Um destes dias um qualquer criador de moda tirará dali a inspiração para uma linha de vestuário de Primavera-Verão…
Surpreendeu-me a extrema beleza dos motivos geométricos e das formas antropomórficas de certos objectos decorados com elementos da natureza estilizados – animais e plantas. Cauris, contas de vidro e dentes de animais estão presentes no trajo assim como nos utensílios do dia-a-dia (cestos, etc.). Apesar do interesse geral, a minha atenção centrou-se no departamento reservado aos chineses dos Estreitos e às baba-nonyas, originárias de Malaca. Vi ali vários exemplares de cabaias e blusas com bordados ponto cruz nas suas extremidades, sem dúvida um legado luso, efectivo tanto na Malásia como na Indonésia e que aqui terá chegado via Malaca. Lá estão as fotos de época das nonyas chinesas combinando a cabaia com o sarong. Convém lembrar que o bordado ocidental, seja em ponto cruz ou noutra técnica de origem ocidental, difere do bordado chinês, mais colorido e assente directamente no pano, e não só aí como também nos chinelos e nos sapatos.

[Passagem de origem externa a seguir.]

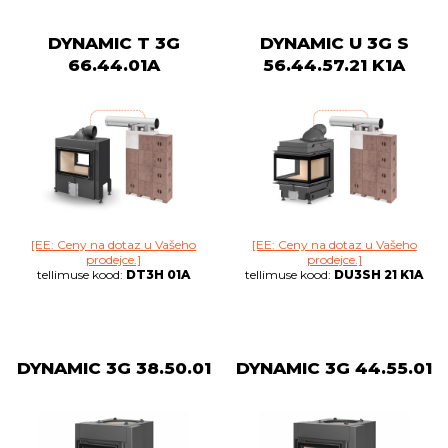
DYNAMIC T 3G
DYNAMIC U 3G S
66.44.01A
56.44.57.21 K1A
[EE: Ceny na dotaz u Vašeho
[EE: Ceny na dotaz u Vašeho
prodejce.]
prodejce.]
tellimuse kood:
DT3H 01A
tellimuse kood:
DU3SH 21 K1A
DYNAMIC 3G 38.50.01
DYNAMIC 3G 44.55.01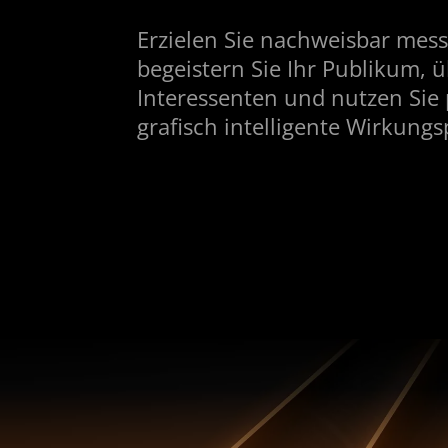
Erzielen Sie nachweisbar mess
begeistern Sie Ihr Publikum, 
Interessenten und nutzen Sie
grafisch intelligente Wirkung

Igualmente vi e fotografei um par de brincos de ouro em forma de coração que não destoaria nos lóbulos da orelha de uma moça trigueira do Alto Minho…
Expostos em montras apropriadas, colares feitos com diversos tipos de moedas coloniais, bucetas de ouro e pulseiras, de tamanho normal e umas outras que mais parecem destinadas a ser usadas em redor do pescoço, como as argolas das kayan birmanesas, as ditas “mulheres de pescoço longo”.
Noutra das salas, finíssimas lâminas de folha de ouro em formato de estrela, elefante, tartaruga, sol, lua quarto-crescente e de Buda sentado, testemunham uma época – século XIII – em que os reinos budistas e hindus garimpavam ouro nas águas do rio Kapuas. Mais tarde consubstanciariam-se no arquipélago indonésio, sobretudo em Java, dos quais a ilha de Bali é hoje derradeira e única reminiscência.
Mesmo em frente aos correios e a um luxuoso hotel, ambos sediados em edifícios de traça colonial, é excepção botânica, no amplo e vazio relvado do jardim de Padang Merdeka, uma mafumeira, “árvore do algodão sedoso”, nativa da América tropical mas muito comum nas aldeias malaias. Atinge em média entre 50 e 60 metros de altura, havendo algumas que chegam aos 90 metros, sendo por isso uma das mais altas árvores do planeta. A de Kuching é património municipal, tem oitenta anos e o valor pecuniário de um milhão e cem mil ringgits, “segundo uma estimativa feita em 2008”. Chega a ser cultivada pelo “algodão” obtido dos seus frutos, que podem ser consumidos por humanos, quando pequenos, e por animais, quando maiorzinhos. Folhas e raízes, utiliza-as a medicina tradicional, e o “algodão” serve para encher almofadas, colchões e – como bem especifica a sempre conveniente placa informativa – “coletes salva-vidas”. É de tal porte a dita sumaúma que se acoita na base do tronco um varano – versão reduzida do dragão de Komodo – que quase se confunde com as grossas raízes retorcidas e esverdeadas de musgo, parte delas com pontiagudos e resistentes espinhos. Vistas de frente, mais parecem as patas de um grande danês em pose de descanso.